“Occorre un’idea di sviluppo condivisa da tutti. Soltanto in questo modo potremo pensare al futuro del nostro territorio”. Al sistema, quello al di sopra delle parti politiche e ideologiche, si appella il segretario generale della UST Cisl di Siracusa, Paolo Sanzaro, intervenuto questa mattina all’Esecutivo convocato nella sede di via Arsenale.
“Troppe idee creano soltanto confusione ed allontanano dagli obiettivi – ha aggiunto ancora Sanzaro –. Politica, istituzioni, sindacato, devono individuare, condividere e portare avanti, con coerenza, un’unica idea per lo sviluppo sostenibile di questa provincia. Assumere, quindi, degli impegni e rispettarli fino alla fine.
L’esempio del rigassificatore, così come di altre cose, è evidente. È impossibile, oltre che deleterio, pronunciarsi prima a favore per poi, dopo qualche tempo, rimangiarsi tutto. Noi restiamo convinti della strategicità di alcuni investimenti che, alla vigilia di un incontro importante al Ministero per le Attività Produttive, dovrebbero avere maggiore appeal sul territorio. L’11 dicembre dovrà essere un serio appuntamento di rilancio di tutta la questione Siracusa riprendendo il discorso da dove era stato, troppo tempo fa, lasciato”.
E nell’idea di sviluppo condiviso, la Cisl provinciale inserisce anche le infrastrutture che, come ha ribadito Paolo Sanzaro, “rappresentano la vera autostrada dello sviluppo provinciale”.
“Tra qualche giorno inaugureremo e festeggeremo un’autostrada attesa da vent’anni – ha sottolineato il segretario generale della Ust Siracusa – è un evento importante, ma dobbiamo seriamente riflettere sui tempi lunghi, così come sulle dismissioni che contemporaneamente subiamo su altri fronti.
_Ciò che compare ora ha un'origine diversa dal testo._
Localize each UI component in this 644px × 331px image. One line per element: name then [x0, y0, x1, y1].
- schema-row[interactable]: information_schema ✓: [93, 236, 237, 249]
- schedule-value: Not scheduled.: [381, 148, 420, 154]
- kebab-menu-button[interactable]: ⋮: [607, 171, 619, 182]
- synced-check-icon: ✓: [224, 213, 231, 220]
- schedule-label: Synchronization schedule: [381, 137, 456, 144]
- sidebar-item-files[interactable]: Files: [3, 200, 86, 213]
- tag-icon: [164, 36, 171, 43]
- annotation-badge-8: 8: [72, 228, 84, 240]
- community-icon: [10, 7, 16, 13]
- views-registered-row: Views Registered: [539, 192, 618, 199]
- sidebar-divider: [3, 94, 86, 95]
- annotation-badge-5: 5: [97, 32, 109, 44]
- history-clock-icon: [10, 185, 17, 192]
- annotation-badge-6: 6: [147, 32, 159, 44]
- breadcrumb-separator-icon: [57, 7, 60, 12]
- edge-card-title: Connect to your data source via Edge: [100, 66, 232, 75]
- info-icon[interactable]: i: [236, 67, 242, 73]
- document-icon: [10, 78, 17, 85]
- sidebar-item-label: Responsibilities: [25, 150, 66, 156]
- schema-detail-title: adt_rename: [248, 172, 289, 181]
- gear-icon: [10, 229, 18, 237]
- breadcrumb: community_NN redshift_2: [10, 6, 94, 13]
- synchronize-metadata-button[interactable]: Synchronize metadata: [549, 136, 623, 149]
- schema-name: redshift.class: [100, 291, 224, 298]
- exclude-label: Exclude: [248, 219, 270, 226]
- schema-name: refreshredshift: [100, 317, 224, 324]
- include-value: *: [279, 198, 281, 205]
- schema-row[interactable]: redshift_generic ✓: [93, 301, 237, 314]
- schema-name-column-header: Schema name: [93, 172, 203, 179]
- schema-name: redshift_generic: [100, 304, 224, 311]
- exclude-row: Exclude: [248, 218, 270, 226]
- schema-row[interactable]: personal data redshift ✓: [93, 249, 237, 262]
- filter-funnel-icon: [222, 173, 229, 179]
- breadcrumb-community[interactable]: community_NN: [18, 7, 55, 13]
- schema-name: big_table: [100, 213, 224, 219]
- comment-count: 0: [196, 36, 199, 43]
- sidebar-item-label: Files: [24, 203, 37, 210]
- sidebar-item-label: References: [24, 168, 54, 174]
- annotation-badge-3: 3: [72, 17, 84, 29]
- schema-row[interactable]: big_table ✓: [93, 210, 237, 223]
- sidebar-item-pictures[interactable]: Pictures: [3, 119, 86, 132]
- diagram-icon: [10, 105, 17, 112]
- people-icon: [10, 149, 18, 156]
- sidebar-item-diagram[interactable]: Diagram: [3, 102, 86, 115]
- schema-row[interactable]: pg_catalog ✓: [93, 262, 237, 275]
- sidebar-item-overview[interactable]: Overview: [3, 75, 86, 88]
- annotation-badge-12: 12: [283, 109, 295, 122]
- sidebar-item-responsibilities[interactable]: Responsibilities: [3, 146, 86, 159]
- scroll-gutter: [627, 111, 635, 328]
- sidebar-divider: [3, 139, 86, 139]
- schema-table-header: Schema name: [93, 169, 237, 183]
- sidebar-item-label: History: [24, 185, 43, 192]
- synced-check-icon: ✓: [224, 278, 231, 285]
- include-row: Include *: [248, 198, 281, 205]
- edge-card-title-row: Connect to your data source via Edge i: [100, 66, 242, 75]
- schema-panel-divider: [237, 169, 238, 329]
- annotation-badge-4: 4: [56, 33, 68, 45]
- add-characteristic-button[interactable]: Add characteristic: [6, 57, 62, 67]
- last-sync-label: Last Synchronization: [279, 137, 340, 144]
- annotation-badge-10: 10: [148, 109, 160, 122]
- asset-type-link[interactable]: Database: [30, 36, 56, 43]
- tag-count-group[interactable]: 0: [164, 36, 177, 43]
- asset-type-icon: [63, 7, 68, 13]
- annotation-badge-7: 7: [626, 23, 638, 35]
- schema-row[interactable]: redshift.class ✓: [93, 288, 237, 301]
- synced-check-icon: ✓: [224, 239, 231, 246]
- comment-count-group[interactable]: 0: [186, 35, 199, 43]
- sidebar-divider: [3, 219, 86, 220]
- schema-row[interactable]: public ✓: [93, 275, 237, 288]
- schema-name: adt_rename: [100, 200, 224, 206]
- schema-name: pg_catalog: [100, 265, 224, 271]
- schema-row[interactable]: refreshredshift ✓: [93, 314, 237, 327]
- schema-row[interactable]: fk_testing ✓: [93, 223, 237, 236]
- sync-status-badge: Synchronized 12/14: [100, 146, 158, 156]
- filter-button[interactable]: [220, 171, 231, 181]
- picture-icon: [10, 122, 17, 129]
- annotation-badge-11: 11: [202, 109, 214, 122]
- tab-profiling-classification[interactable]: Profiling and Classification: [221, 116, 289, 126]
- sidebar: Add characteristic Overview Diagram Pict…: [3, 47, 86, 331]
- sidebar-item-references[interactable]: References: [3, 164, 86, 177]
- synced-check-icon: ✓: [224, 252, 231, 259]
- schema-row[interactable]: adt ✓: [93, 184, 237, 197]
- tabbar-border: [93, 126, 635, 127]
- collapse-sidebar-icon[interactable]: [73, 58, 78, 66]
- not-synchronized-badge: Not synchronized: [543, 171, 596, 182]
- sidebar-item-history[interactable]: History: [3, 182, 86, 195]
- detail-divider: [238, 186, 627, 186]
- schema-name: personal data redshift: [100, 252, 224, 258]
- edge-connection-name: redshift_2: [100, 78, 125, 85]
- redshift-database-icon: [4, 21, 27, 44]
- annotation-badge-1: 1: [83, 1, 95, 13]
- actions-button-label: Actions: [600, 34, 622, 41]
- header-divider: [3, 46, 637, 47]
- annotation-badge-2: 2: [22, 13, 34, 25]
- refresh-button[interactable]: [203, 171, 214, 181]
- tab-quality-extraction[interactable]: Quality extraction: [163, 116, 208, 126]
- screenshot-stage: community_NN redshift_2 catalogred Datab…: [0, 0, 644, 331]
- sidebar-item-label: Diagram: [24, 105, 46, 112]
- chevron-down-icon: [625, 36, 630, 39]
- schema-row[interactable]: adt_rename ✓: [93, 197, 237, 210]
Mi riferisco alle ferrovie che stanno tagliando treni a ripetizione; lunga percorrenza o treni pendolari, per loro, non fa differenza.
I problemi economici li subiamo noi, li subiscono le aziende, i lavoratori che utilizzavano il treno per raggiungere il posto di lavoro, così come gli studenti per raggiungere l’università.
Serve, quindi, un’idea comune per salvare questa provincia dalla deriva cui è destinata da maree esterne – ha concluso Paolo Sanzaro –. Il momento delle proteste è finito; servono le proposte, quelle condivise, volute e perseguite da tutti”.